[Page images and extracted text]
--

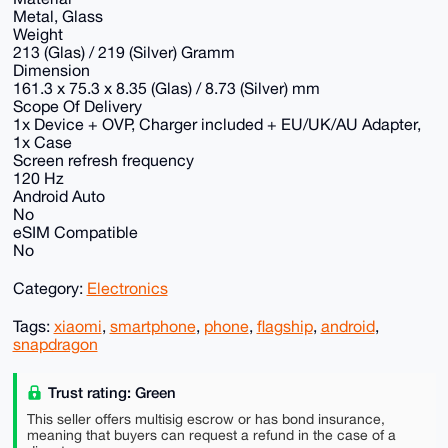
Metal, Glass
Weight
213 (Glas) / 219 (Silver) Gramm
Dimension
161.3 x 75.3 x 8.35 (Glas) / 8.73 (Silver) mm
Scope Of Delivery
1x Device + OVP, Charger included + EU/UK/AU Adapter,
1x Case
Screen refresh frequency
120 Hz
Android Auto
No
eSIM Compatible
No
Category:
Electronics
Tags:
xiaomi
,
smartphone
,
phone
,
flagship
,
android
,
snapdragon
Trust rating: Green
This seller offers multisig escrow or has bond insurance,
meaning that buyers can request a refund in the case of a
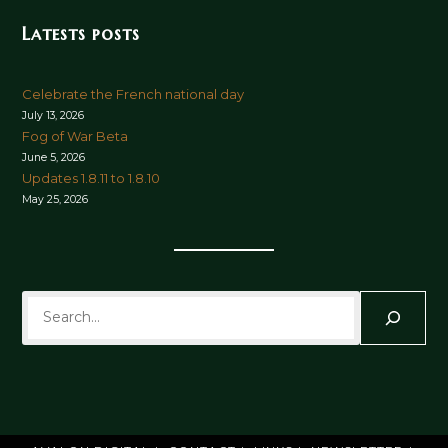
Latests posts
Celebrate the French national day
July 13, 2026
Fog of War Beta
June 5, 2026
Updates 1.8.11 to 1.8.10
May 25, 2026
Search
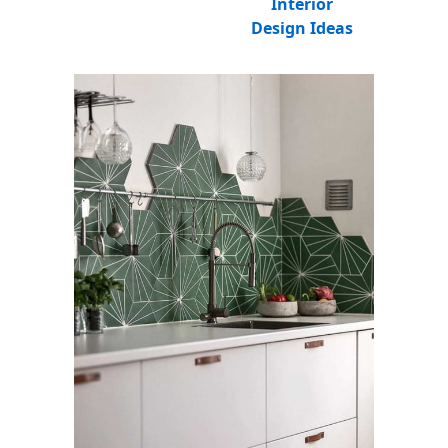
Interior
Design Ideas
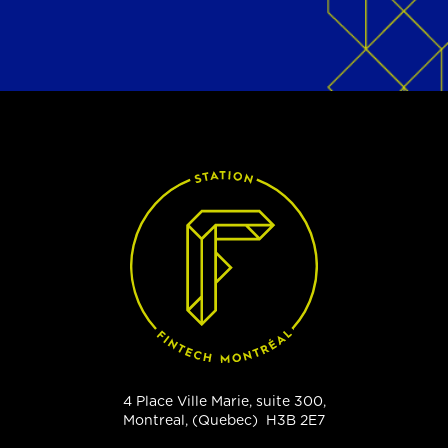
4 Place Ville Marie, suite 300,
Montreal, (Quebec) H3B 2E7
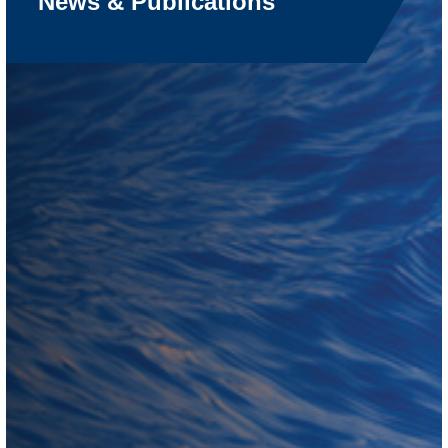
News & Publications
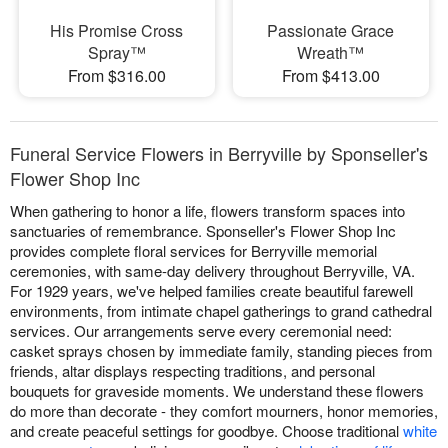
His Promise Cross
Passionate Grace
Spray™
Wreath™
From $316.00
From $413.00
Funeral Service Flowers in Berryville by Sponseller's
Flower Shop Inc
When gathering to honor a life, flowers transform spaces into
sanctuaries of remembrance. Sponseller's Flower Shop Inc
provides complete floral services for Berryville memorial
ceremonies, with same-day delivery throughout Berryville, VA.
For 1929 years, we've helped families create beautiful farewell
environments, from intimate chapel gatherings to grand cathedral
services. Our arrangements serve every ceremonial need:
casket sprays chosen by immediate family, standing pieces from
friends, altar displays respecting traditions, and personal
bouquets for graveside moments. We understand these flowers
do more than decorate - they comfort mourners, honor memories,
and create peaceful settings for goodbye. Choose traditional
white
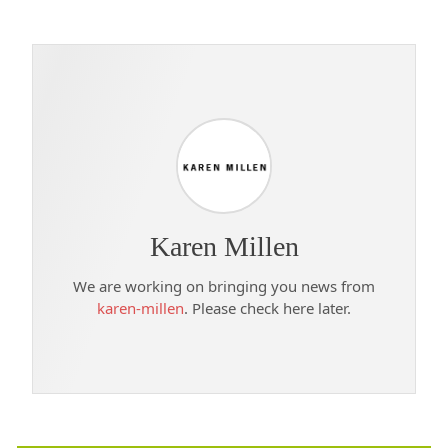
Karen Millen
We are working on bringing you news from
karen-millen
. Please check here later.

--

_Assigned task_. Track down every line in the entries that includes the string "Sponseller", and copy it.

_Expected answer_.
Funeral Service Flowers in Berryville by Sponseller's
sanctuaries of remembrance. Sponseller's Flower Shop Inc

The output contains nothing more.